- _WHAT IS BEING ASKED_:
Images excluded, repeat each entry below exactly.

- _TASK INPUTS_:
* * * *

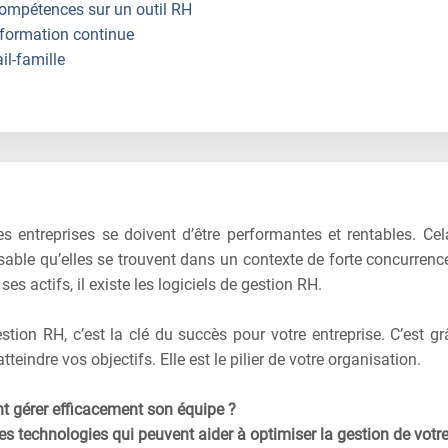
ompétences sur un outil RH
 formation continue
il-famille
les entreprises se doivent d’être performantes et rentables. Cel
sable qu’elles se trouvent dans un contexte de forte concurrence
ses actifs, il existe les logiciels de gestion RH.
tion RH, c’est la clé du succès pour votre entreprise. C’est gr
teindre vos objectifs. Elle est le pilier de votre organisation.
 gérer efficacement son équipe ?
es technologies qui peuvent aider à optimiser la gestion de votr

* * * *

- _TASK RESPONSE_:
ompétences sur un outil RH
 formation continue
il-famille
les entreprises se doivent d’être performantes et rentables. Cel
sable qu’elles se trouvent dans un contexte de forte concurrence
ses actifs, il existe les logiciels de gestion RH.
tion RH, c’est la clé du succès pour votre entreprise. C’est gr
teindre vos objectifs. Elle est le pilier de votre organisation.
 gérer efficacement son équipe ?
es technologies qui peuvent aider à optimiser la gestion de votr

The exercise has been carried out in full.